Отворились дверцы. Слева была вода – река большая, справа было крыльцо; на крыльце были люди, прислуга и какая то румяная, с большой черной косой, девушка, которая неприятно притворно улыбалась, как показалось княжне Марье (это была Соня). Княжна взбежала по лестнице, притворно улыбавшаяся девушка сказала: – Сюда, сюда! – и княжна очутилась в передней перед старой женщиной с восточным типом лица, которая с растроганным выражением быстро шла ей навстречу. Это была графиня. Она обняла княжну Марью и стала целовать ее.
– Mon enfant! – проговорила она, – je vous aime et vous connais depuis longtemps. [Дитя мое! я вас люблю и знаю давно.]
Несмотря на все свое волнение, княжна Марья поняла, что это была графиня и что надо было ей сказать что нибудь. Она, сама не зная как, проговорила какие то учтивые французские слова, в том же тоне, в котором были те, которые ей говорили, и спросила: что он?
– Доктор говорит, что нет опасности, – сказала графиня, но в то время, как она говорила это, она со вздохом подняла глаза кверху, и в этом жесте было выражение, противоречащее ее словам.
– Где он? Можно его видеть, можно? – спросила княжна.
– Сейчас, княжна, сейчас, мой дружок. Это его сын? – сказала она, обращаясь к Николушке, который входил с Десалем. – Мы все поместимся, дом большой. О, какой прелестный мальчик!

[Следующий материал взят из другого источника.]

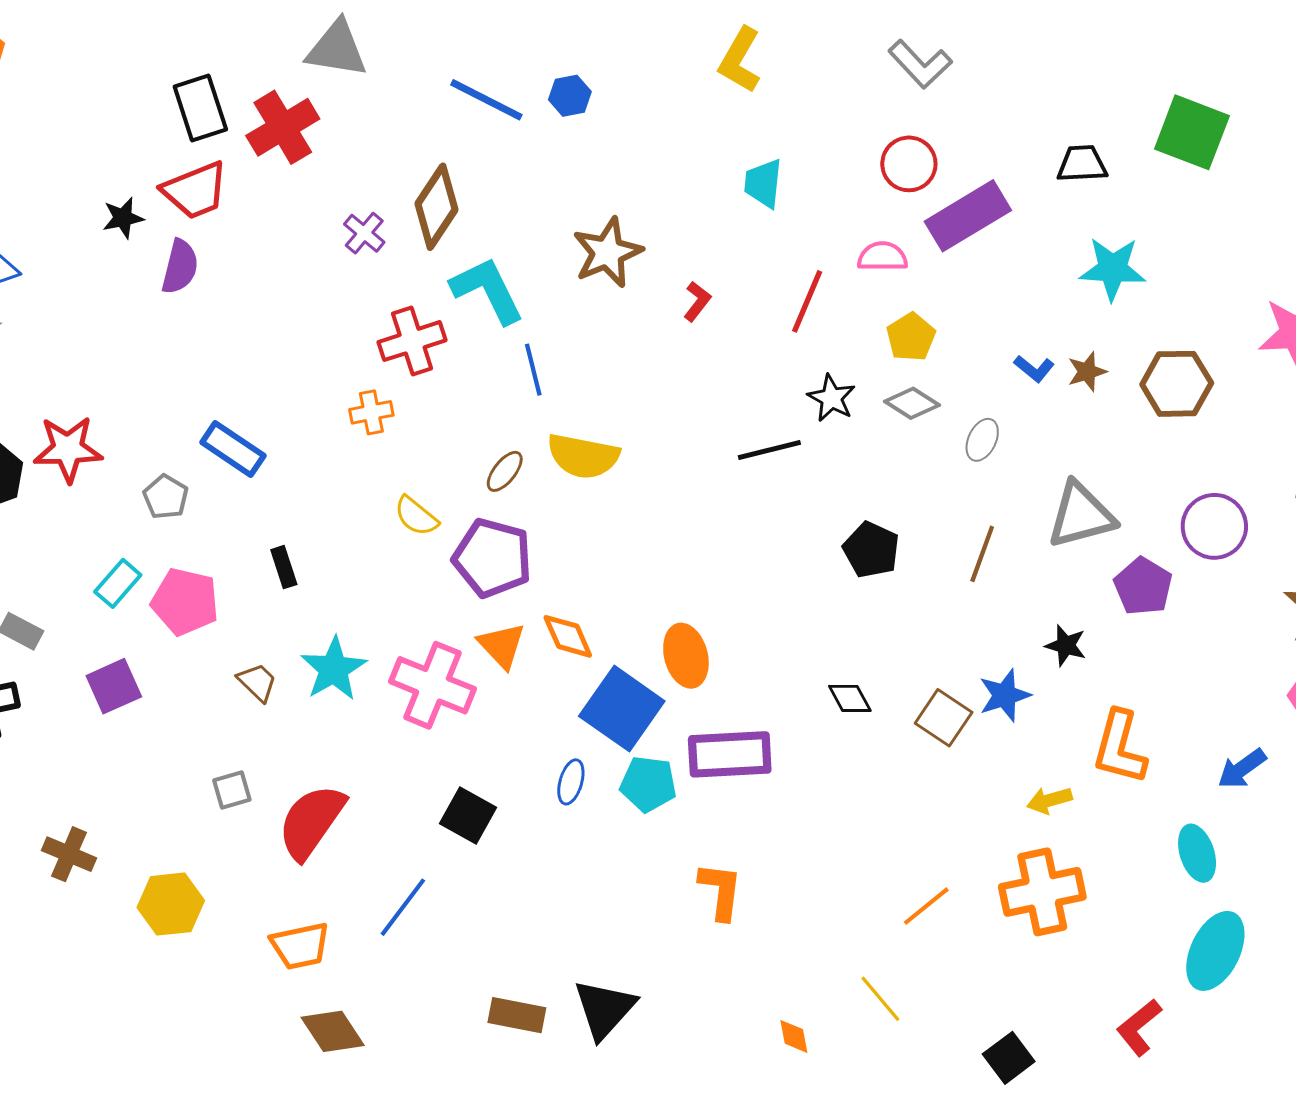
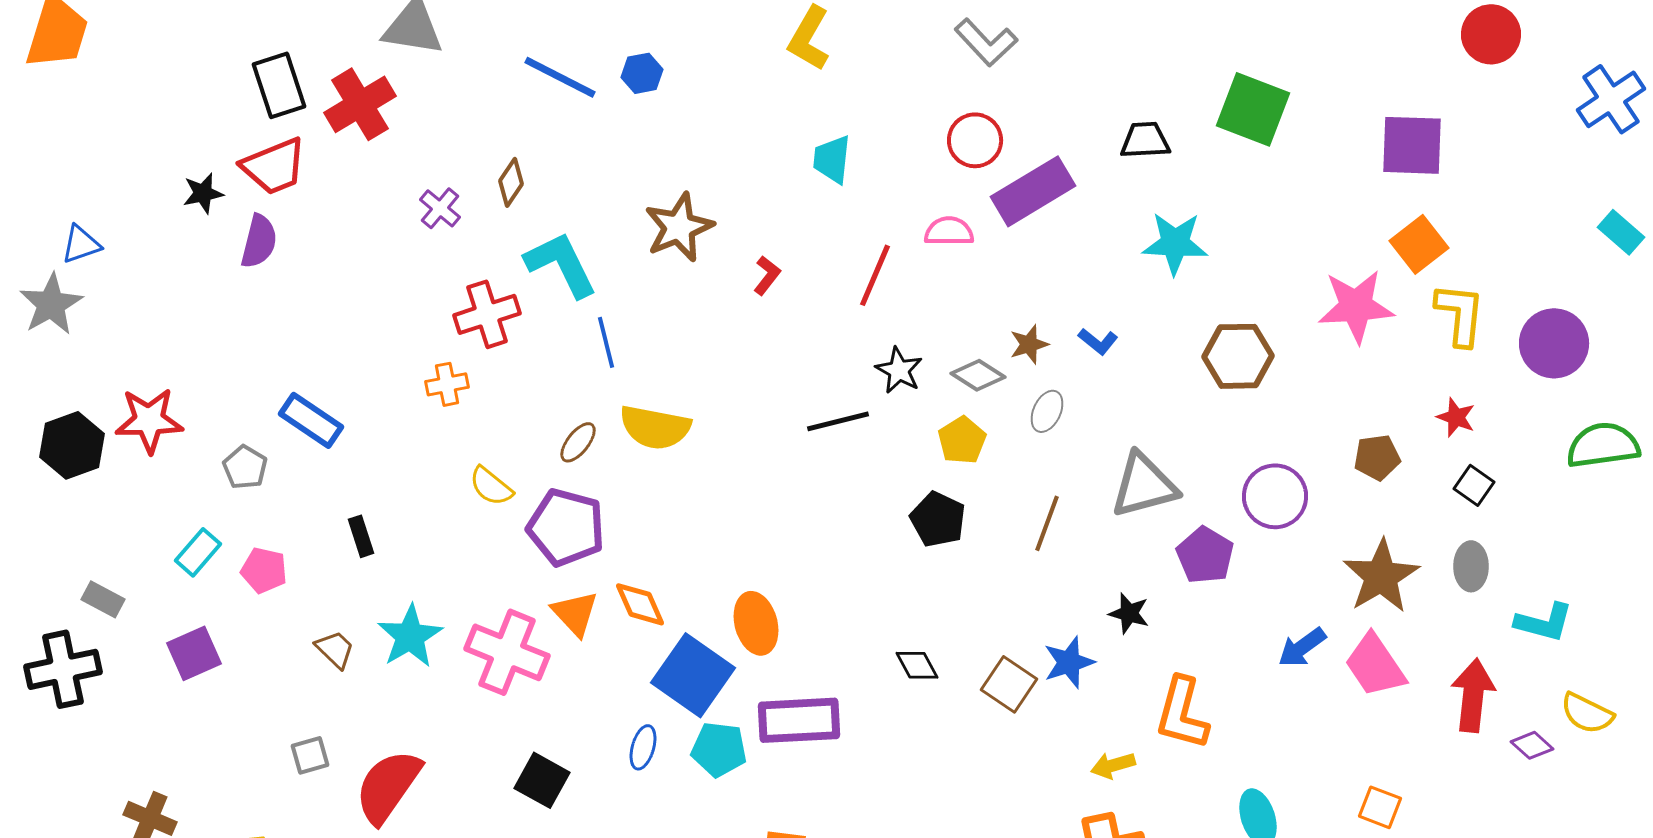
brown diamond: (437, 207) -> (511, 182), size x0.6
yellow pentagon: (911, 337) -> (962, 440), moved
brown star: (1087, 372) -> (1029, 344), moved
pink pentagon: (185, 602) -> (264, 570), size x0.7
blue arrow: (1242, 769) -> (1302, 647), moved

Графиня ввела княжну в гостиную. Соня разговаривала с m lle Bourienne. Графиня ласкала мальчика. Старый граф вошел в комнату, приветствуя княжну. Старый граф чрезвычайно переменился с тех пор, как его последний раз видела княжна. Тогда он был бойкий, веселый, самоуверенный старичок, теперь он казался жалким, затерянным человеком. Он, говоря с княжной, беспрестанно оглядывался, как бы спрашивая у всех, то ли он делает, что надобно. После разорения Москвы и его имения, выбитый из привычной колеи, он, видимо, потерял сознание своего значения и чувствовал, что ему уже нет места в жизни.
Несмотря на то волнение, в котором она находилась, несмотря на одно желание поскорее увидать брата и на досаду за то, что в эту минуту, когда ей одного хочется – увидать его, – ее занимают и притворно хвалят ее племянника, княжна замечала все, что делалось вокруг нее, и чувствовала необходимость на время подчиниться этому новому порядку, в который она вступала. Она знала, что все это необходимо, и ей было это трудно, но она не досадовала на них.